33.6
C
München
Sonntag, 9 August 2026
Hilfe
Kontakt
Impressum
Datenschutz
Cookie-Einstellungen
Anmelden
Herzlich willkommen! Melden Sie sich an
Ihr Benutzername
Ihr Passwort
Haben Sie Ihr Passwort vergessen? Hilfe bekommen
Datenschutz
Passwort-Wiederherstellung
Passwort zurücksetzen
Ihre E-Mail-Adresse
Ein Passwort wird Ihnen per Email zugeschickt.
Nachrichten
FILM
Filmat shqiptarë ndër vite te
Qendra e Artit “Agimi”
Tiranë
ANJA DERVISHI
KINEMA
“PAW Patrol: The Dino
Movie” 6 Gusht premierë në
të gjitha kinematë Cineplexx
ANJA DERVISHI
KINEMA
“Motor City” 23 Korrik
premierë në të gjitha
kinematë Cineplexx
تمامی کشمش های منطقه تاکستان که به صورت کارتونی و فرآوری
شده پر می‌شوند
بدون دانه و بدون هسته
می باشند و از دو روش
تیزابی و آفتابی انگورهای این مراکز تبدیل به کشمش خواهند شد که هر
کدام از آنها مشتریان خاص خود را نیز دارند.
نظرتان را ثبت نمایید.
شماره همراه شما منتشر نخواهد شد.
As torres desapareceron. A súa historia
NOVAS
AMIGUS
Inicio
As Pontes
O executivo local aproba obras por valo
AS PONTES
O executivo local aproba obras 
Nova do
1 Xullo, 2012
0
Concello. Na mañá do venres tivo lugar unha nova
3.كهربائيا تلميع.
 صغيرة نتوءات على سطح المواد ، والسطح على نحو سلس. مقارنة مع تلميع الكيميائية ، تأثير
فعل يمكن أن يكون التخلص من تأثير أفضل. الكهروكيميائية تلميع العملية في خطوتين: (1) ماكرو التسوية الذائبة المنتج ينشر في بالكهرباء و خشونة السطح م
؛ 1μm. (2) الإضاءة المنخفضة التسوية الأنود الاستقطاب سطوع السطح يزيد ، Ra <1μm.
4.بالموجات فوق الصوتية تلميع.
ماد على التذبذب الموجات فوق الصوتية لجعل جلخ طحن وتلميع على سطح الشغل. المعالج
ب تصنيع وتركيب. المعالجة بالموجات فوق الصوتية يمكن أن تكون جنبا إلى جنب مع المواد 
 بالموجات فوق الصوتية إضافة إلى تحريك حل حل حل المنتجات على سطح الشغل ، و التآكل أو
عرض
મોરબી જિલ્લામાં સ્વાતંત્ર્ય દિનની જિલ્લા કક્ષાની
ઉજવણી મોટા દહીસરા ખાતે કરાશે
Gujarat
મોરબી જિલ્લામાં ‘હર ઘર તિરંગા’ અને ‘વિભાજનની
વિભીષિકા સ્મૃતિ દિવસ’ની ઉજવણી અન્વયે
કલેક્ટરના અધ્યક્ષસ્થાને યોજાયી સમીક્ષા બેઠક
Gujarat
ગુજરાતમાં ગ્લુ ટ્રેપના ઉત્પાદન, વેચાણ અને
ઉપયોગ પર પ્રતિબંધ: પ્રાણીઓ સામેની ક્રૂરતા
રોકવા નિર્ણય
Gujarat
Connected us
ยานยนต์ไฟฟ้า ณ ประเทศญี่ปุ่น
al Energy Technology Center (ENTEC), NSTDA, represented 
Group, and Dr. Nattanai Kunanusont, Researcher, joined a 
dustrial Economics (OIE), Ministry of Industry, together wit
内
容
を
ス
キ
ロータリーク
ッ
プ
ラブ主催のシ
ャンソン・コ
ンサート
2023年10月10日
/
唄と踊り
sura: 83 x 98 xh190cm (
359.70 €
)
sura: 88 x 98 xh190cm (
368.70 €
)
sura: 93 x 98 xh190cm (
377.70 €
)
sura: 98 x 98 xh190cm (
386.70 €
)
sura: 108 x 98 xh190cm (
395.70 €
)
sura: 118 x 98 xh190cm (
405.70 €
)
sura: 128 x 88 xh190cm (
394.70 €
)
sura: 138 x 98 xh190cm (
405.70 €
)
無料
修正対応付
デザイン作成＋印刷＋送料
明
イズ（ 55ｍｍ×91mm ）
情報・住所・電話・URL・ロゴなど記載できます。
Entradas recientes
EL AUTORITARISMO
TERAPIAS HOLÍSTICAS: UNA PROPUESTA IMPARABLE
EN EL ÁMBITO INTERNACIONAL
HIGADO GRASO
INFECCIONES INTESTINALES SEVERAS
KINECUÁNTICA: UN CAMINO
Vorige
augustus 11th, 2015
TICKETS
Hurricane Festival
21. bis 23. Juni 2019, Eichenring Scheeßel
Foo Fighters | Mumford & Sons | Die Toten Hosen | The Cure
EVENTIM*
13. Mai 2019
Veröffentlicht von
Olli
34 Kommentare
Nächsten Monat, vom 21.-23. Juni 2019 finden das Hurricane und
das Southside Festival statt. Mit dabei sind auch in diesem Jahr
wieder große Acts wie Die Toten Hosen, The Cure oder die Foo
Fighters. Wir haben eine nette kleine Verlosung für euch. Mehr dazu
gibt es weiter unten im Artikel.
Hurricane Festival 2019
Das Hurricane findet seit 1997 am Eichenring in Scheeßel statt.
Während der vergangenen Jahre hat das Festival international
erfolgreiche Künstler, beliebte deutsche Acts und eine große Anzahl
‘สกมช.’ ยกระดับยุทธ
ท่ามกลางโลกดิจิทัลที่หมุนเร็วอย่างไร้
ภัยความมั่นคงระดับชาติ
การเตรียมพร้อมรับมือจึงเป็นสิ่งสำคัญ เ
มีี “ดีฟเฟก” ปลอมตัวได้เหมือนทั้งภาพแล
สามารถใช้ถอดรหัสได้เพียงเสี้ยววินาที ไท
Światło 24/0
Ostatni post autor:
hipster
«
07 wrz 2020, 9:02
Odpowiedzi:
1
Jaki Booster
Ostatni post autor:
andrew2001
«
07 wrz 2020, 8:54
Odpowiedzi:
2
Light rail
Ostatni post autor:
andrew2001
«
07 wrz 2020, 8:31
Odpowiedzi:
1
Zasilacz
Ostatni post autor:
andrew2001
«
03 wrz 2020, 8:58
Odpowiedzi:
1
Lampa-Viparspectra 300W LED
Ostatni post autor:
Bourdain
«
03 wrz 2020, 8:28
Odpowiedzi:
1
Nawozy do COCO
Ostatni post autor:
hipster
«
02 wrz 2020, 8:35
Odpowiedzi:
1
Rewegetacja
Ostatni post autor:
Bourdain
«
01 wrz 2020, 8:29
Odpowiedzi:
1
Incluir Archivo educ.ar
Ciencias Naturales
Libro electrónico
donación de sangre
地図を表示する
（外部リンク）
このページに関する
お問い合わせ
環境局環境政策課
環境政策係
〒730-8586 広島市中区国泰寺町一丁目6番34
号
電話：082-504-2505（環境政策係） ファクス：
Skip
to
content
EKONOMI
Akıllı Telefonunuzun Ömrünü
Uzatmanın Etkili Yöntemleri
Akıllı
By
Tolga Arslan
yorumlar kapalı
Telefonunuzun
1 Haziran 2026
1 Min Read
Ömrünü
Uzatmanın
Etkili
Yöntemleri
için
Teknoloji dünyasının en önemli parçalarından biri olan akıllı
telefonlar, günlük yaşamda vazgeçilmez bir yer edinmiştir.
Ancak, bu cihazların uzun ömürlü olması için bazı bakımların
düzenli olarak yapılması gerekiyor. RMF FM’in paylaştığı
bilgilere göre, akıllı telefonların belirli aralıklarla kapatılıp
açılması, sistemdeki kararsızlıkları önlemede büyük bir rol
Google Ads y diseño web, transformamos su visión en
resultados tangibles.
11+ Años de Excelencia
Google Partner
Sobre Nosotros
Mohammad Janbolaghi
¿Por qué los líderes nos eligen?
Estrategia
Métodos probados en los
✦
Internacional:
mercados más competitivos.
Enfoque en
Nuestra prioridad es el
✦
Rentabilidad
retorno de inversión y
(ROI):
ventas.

■ ■ ■ ■ ■ ■ ■

**What you are asked to do**
Among the entries above, identify all lines with "ઉજવણ" and copy them.

**Response for this exercise**
ઉજવણી મોટા દહીસરા ખાતે કરાશે
વિભીષિકા સ્મૃતિ દિવસ’ની ઉજવણી અન્વયે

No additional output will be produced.